== Assigned task ==
The required answer is a copy of each line in the entries below that includes "inisial".

== Supplied material ==
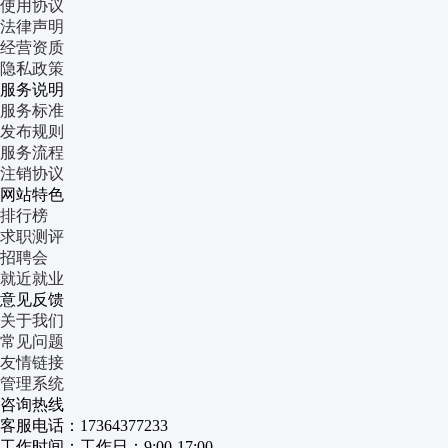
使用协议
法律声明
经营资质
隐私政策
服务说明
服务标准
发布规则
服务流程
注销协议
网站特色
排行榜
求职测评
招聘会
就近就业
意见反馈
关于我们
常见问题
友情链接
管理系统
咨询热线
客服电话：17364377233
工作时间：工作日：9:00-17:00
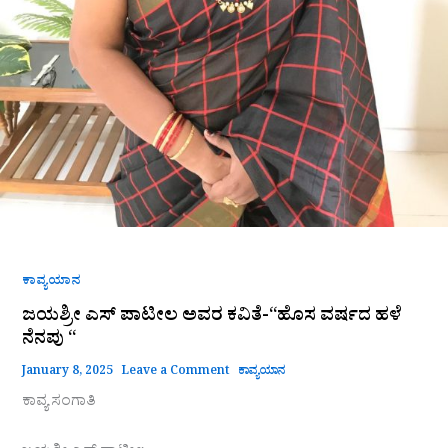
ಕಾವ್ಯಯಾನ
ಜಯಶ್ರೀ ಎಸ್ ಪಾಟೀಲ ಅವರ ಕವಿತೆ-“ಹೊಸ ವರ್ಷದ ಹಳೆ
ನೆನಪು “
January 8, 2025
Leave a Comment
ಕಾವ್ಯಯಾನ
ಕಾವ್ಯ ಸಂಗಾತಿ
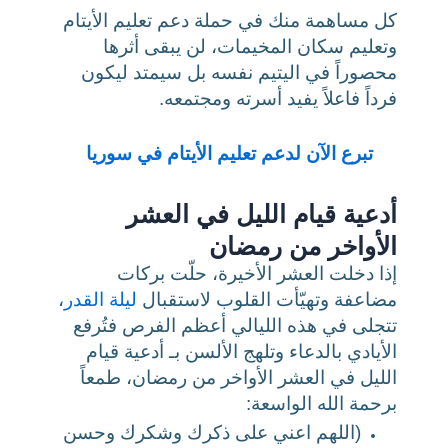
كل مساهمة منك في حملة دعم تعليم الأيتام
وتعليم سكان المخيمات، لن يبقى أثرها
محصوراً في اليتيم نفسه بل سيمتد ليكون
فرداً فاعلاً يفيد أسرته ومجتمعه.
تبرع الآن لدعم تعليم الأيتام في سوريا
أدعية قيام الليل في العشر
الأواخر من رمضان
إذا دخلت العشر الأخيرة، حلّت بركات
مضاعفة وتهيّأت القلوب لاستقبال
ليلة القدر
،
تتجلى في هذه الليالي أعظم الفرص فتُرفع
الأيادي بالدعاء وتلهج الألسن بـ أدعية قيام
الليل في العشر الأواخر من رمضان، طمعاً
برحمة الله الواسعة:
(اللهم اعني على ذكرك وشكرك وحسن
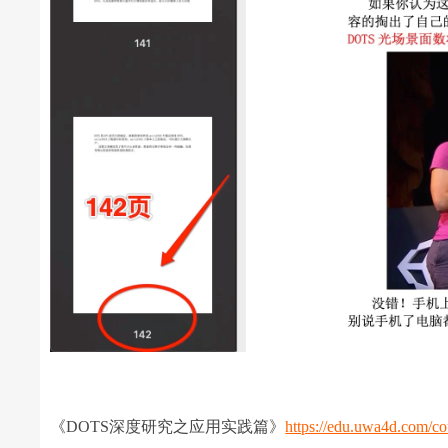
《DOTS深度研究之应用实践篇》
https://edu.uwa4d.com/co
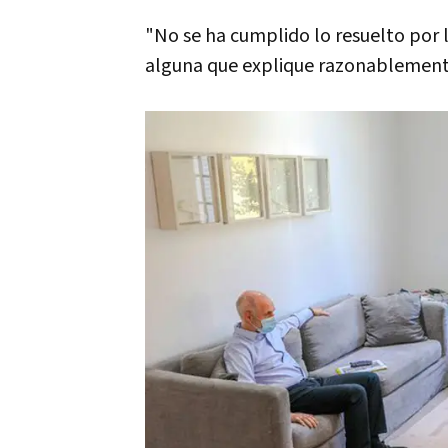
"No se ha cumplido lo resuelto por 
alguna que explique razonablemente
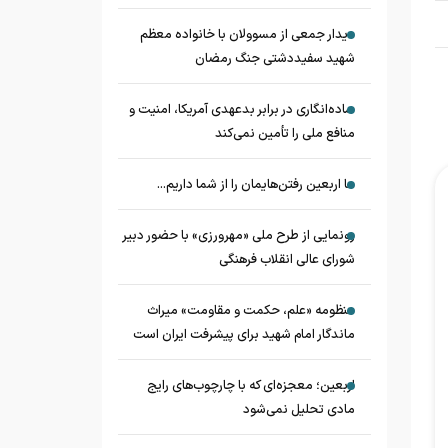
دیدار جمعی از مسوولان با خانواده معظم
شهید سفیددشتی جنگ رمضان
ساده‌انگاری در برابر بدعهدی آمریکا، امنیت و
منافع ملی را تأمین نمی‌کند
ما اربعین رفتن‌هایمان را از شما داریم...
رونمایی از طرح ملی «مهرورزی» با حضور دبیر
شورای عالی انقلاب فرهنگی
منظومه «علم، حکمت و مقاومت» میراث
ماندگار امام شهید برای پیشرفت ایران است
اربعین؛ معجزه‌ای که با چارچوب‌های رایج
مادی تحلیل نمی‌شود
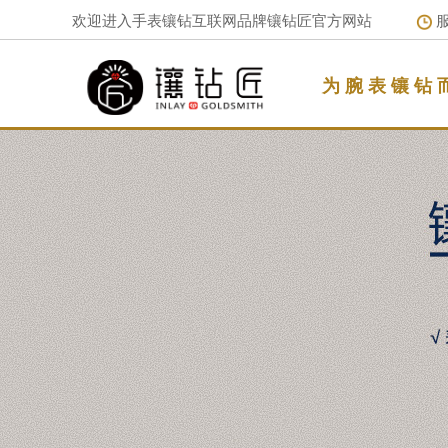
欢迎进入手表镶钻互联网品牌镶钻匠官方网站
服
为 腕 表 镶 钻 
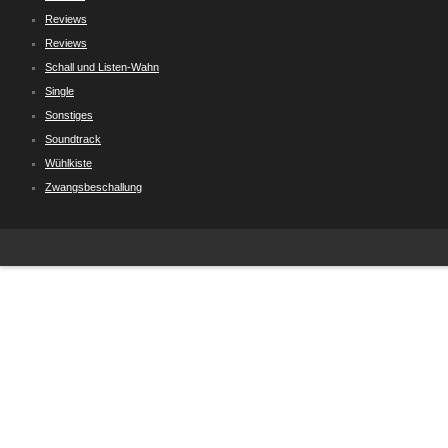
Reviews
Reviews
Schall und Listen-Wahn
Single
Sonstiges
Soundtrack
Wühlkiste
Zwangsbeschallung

==

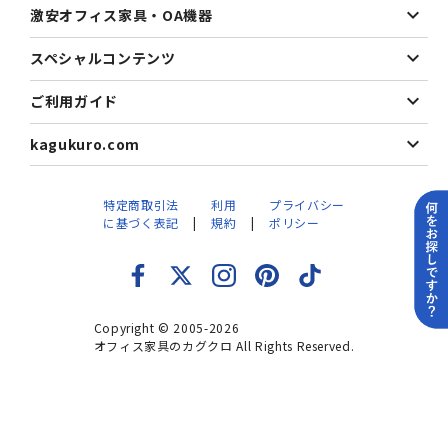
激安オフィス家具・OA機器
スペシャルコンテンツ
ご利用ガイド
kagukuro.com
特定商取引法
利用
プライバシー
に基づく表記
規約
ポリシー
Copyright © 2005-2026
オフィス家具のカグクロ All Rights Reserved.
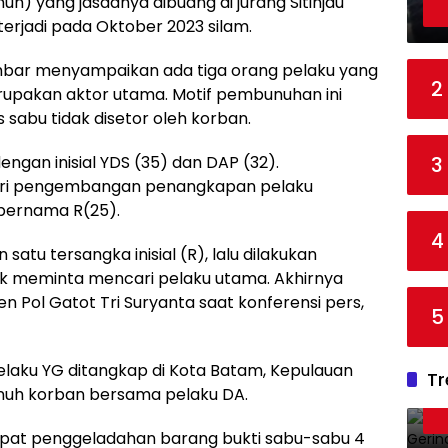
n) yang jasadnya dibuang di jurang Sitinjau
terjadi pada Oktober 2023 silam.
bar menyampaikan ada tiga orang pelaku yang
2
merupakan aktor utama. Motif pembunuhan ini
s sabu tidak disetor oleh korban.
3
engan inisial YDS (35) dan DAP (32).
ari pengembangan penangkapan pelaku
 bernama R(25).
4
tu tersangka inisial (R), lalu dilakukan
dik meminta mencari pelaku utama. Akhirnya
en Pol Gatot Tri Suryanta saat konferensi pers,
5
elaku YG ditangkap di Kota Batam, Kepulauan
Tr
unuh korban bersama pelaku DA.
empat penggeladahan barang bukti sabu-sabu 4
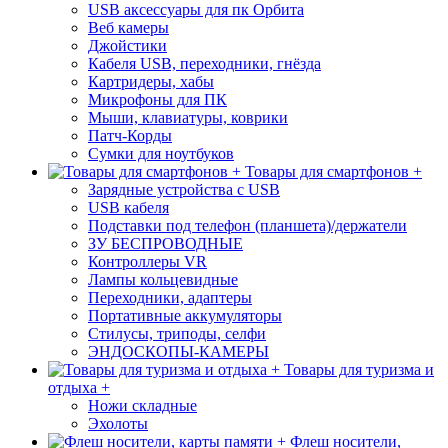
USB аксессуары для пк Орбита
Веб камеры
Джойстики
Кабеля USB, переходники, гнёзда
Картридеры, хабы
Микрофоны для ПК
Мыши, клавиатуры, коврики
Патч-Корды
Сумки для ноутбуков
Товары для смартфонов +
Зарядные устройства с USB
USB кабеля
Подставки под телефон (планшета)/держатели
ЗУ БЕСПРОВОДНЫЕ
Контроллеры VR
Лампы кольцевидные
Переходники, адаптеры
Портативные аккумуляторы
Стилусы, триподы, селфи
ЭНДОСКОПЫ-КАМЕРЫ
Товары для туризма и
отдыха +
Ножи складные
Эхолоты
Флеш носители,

== The completed task ==
engan inisial YDS (35) dan DAP (32).
tu tersangka inisial (R), lalu dilakukan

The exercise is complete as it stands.